Les trois jeunes gens causaient ensemble; leurs regards se portaient du père au fils, et s’arrêtèrent tout naturellement plus longtemps sur ce dernier, qu’ils détaillèrent.

«Cavalcanti! dit Debray.

– Un beau nom, fit Morrel, peste!

– Oui, dit Château-Renaud, c’est vrai, ces Italiens se nomment bien, mais ils s’habillent mal.

– Vous êtes difficile, Château-Renaud, reprit Debray; ces habits sont d’un excellent faiseur, et tout neufs.

– Voilà justement ce que je leur reproche. Ce monsieur a l’air de s’habiller aujourd’hui pour la première fois.

– Qu’est-ce que ces messieurs? demanda Danglars au comte de Monte-Cristo.

– Vous avez entendu, des Cavalcanti.

– Cela m’apprend leur nom, voilà tout.

– Ah! c’est vrai, vous n’êtes pas au courant de nos noblesses d’Italie, qui dit Cavalcanti, dit race de princes.

– Belle fortune? demanda le banquier.

– Fabuleuse.

– Que font-ils?

– Ils essaient de la manger sans pouvoir en venir à bout. Ils ont d’ailleurs des crédits sur vous, à ce qu’ils m’ont dit en me venant voir avant-hier. Je les ai même invités à votre intention. Je vous les présenterai.

– Mais il me semble qu’ils parlent très purement le français, dit Danglars.

– Le fils a été élevé dans un collège du Midi, à Marseille ou dans les environs, je crois. Vous le trouverez dans l’enthousiasme.

– De quoi? demanda la baronne.

– Des Françaises, madame. Il veut absolument prendre femme à Paris.

– Une belle idée qu’il a là!» dit Danglars en haussant les épaules.

Mme Danglars regarda son mari avec une expression qui, dans tout autre moment, eût présagé un orage, mais pour la seconde fois elle se tut.

«Le baron paraît bien sombre aujourd’hui, dit Monte-Cristo à Mme Danglars; est-ce qu’on voudrait le faire ministre, par hasard?

– Non, pas encore, que je sache. Je crois plutôt qu’il aura joué à la Bourse, qu’il aura perdu, et qu’il ne sait à qui s’en prendre.

– M. et Mme de Villefort!» cria Baptistin.

Les deux personnes annoncées entrèrent. M. de Villefort, malgré sa puissance sur lui-même, était visiblement ému. En touchant sa main, Monte-Cristo sentit qu’elle tremblait.

«Décidément, il n’y a que les femmes pour savoir dissimuler», se dit Monte-Cristo à lui-même et en regardant Mme Danglars, qui souriait au procureur du roi et qui embrassait sa femme.

Après les premiers compliments, le comte vit Bertuccio qui, occupé jusque-là du côté de l’office, se glissait dans un petit salon attenant à celui dans lequel on se trouvait. Il alla à lui.

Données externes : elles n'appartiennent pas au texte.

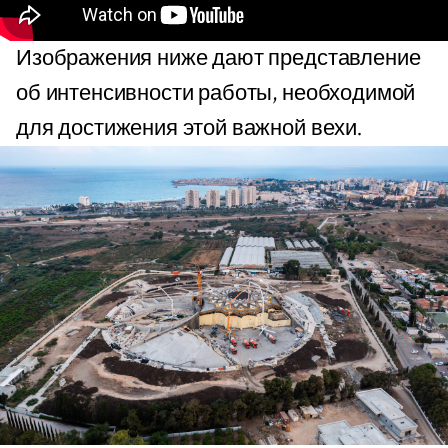
Изображения ниже дают представление
об интенсивности работы, необходимой
для достижения этой важной вехи.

«Que voulez-vous, monsieur Bertuccio? lui dit-il.

– Son Excellence ne m’a pas dit le nombre de ses convives.

– Ah! c’est vrai.

– Combien de couverts?

– Comptez vous-même.

– Tout le monde est-il arrivé, Excellence?

– Oui.»

Bertuccio glissa son regard à travers la porte entrebâillée. Monte-Cristo le couvait des yeux.

«Ah! mon Dieu! s’écria-t-il.

– Quoi donc? demanda le comte.

– Cette femme!… cette femme!…

– Laquelle?

– Celle qui a une robe blanche et tant de diamants!… la blonde!…

– Mme Danglars?

– Je ne sais pas comment on la nomme. Mais c’est elle, monsieur, c’est elle!

– Qui, elle?

– La femme du jardin! celle qui était enceinte! celle qui se promenait en attendant!… en attendant!…»

Bertuccio demeura la bouche ouverte, pâle et les cheveux hérissés.

«En attendant qui?»

Bertuccio, sans répondre, montra Villefort du doigt, à peu près du même geste dont Macbeth montra Banco.

«Oh!… oh!… murmura-t-il enfin, voyez-vous?

– Quoi? qui?

– Lui!… M. le procureur du roi de Villefort? Sans doute, que je vois.

– Mais je ne l’ai donc pas tué?

– Ah çà! mais je crois que vous devenez fou, mon brave Bertuccio, dit le comte.